Across the board, construction orders increased to the lowest extent last month since the lockdown of June 2020, according to the latest S&P Global/CIPS UK Construction Purchasing Managers’ Index, with cost pressures cited as a factor. The measure of month-on-month activity in construction activity showed there was a dip for the second successive month.
Gareth Belsham, director of the national property consultancy and surveyor Naismiths, said: ‘As the recessionary vice begins to close on the UK economy as a whole, the construction industry’s brakes are being squeezed harder and faster than most.’ He added: ‘Business confidence among construction firms, which typically provide a canary in the coalmine for the wider economy, continues to decline and August saw Britain’s builders reduce their orders for materials and scale back recruitment. This cooling of demand did ease some of the inflationary pressure though, and input cost inflation has now dipped to its lowest level for 18 months. Looking ahead, rising interest rates are likely to make some developers reassess their plans and will eventually cool demand from housebuyers too. For now, most construction firms are busy and order books remain relatively full – but the picture for 2023 is looking increasingly grim.’

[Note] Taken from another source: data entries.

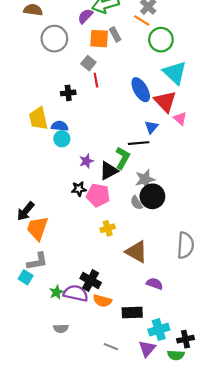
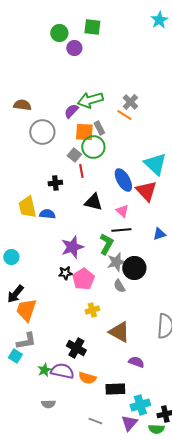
green circle: (161, 40) -> (93, 147), moved
pink triangle: (180, 119) -> (122, 211), moved
blue triangle: (151, 127) -> (159, 234), moved, turned 32
cyan circle: (62, 139) -> (11, 257), moved
purple star: (86, 161) -> (72, 247), size x1.6
black triangle: (109, 171) -> (93, 202), moved, turned 42
gray star: (145, 179) -> (116, 262), moved
pink pentagon: (98, 195) -> (83, 279), turned 30
black circle: (152, 196) -> (134, 268), moved
black cross: (91, 281) -> (76, 348), moved

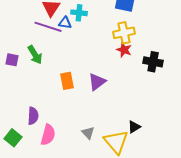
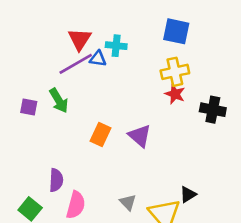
purple line: (48, 27) -> (76, 64), turned -48
orange rectangle: (67, 81) -> (101, 134), turned 36
purple triangle: (97, 82) -> (140, 136), turned -42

Meanwhile, research by accountant Price Bailey showed that small businesses with a turnover of less than £10 million are now waiting 11.8 days longer to be paid. Price Bailey director Karen Buttrey said: ‘Business owners are caught in the grip of a stagnant economy and rising taxes and are now facing a late payment crisis to add to their woes. Many smaller businesses are seeing their viability threatened as larger customers delay paying invoices to shore up their own cash reserves. It is likely that the surge in late payment will worsen further before it improves and that many struggling businesses will be tipped into insolvency.’

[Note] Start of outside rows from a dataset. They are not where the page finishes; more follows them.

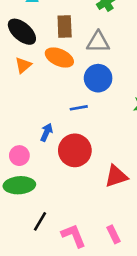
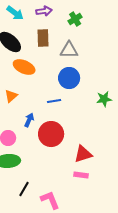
orange ellipse: (59, 57) -> (24, 67), moved
orange triangle: (23, 65) -> (11, 96), moved
pink rectangle: (114, 234) -> (81, 175), moved, turned -56

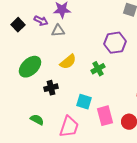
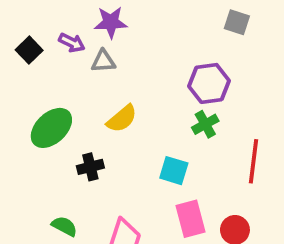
green cross: (98, 69) -> (205, 124), moved
cyan square: (84, 102) -> (174, 171), moved

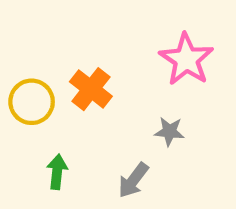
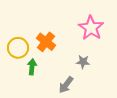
green arrow: (57, 172) -> (32, 67), moved

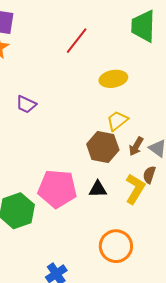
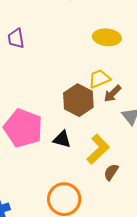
purple trapezoid: (26, 104) -> (16, 38), turned 40
brown arrow: (136, 146) -> (113, 94), moved
brown semicircle: (149, 175) -> (111, 172), moved

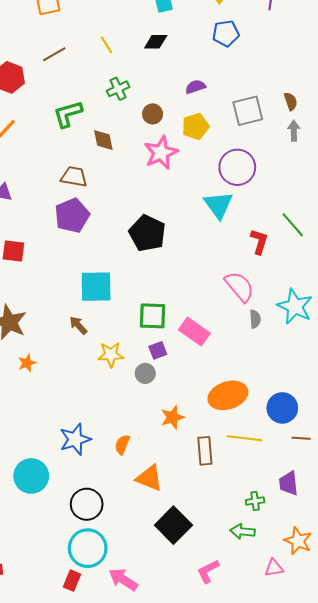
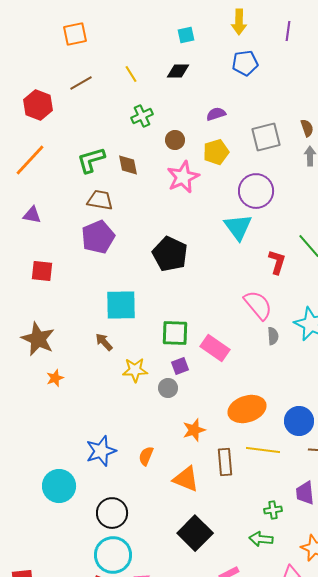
green L-shape: (68, 114) -> (91, 160), moved
orange triangle: (149, 478) -> (186, 479), moved

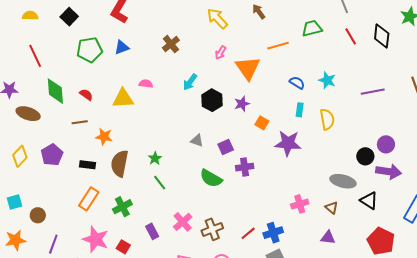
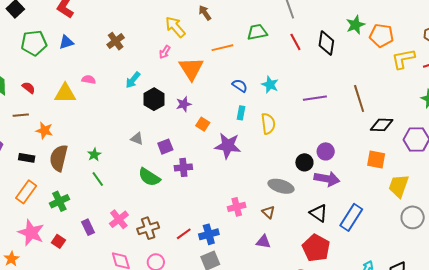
yellow arrow: (217, 18) -> (175, 27), moved
black triangle: (369, 201) -> (319, 213), moved

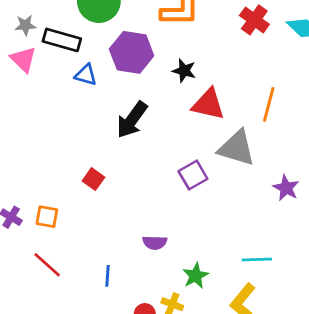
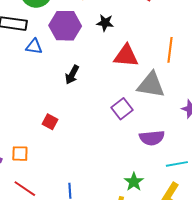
black star: (184, 71) -> (105, 23), moved
black arrow: (132, 120) -> (72, 75), size x0.7
purple semicircle: (155, 243) -> (152, 138), moved, size x1.4

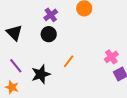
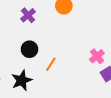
black circle: (49, 34) -> (29, 49), moved

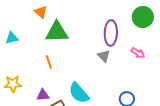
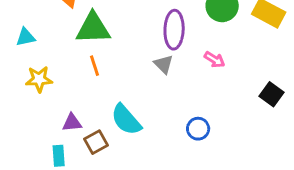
orange line: (49, 62) -> (95, 66), moved
yellow star: (13, 84) -> (39, 79), moved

Robert Kerr, director, ADAM Architecture
A looming recession is clearly being widely discussed and the issues (economic and social) close to home are always going to dominate our own narrative. There are some systemic issues to be addressed and additional pressures caused by inflation, energy and Ukraine. That said, there are wider economic impacts that I have greater fears of. The nervousness of China’s next steps, how it decides to flex its political power, the issues of its own housing market and its slowing economic growth could well trigger something much, much more significant.Any observation of a recession must be seen in this light: if it is a recession caused by the former it may well be that there remains strong interest from foreign investment into the UK, a relatively stable market with opportunities to finesse differences in currency and global rates. The length of such a recession may well be more limited and the shock perhaps easier to bare. If it is a recession that is triggered by the latter, or worse still a double recession (or double cause of a recession, ie a trigger of the former compounded by the latter), then I really do fear for a much more significant and broader impact to the architectural profession and construction sector.
It will be the mid-cap residential market that will be most affected
For the work affected, a European based recession might well find that the high-end market remains resilient as external investment remains. It will be the mid-cap residential market that will be most affected as the luxury of carrying out alterations to homes falls down the priorities for individuals and families. Urbanism projects, by their nature, have much longer horizons and may well continue even if the sales slow. As for the impacts on the market of a more global recession, the cards are off the table and I am sure that it will affect all sectors of the market.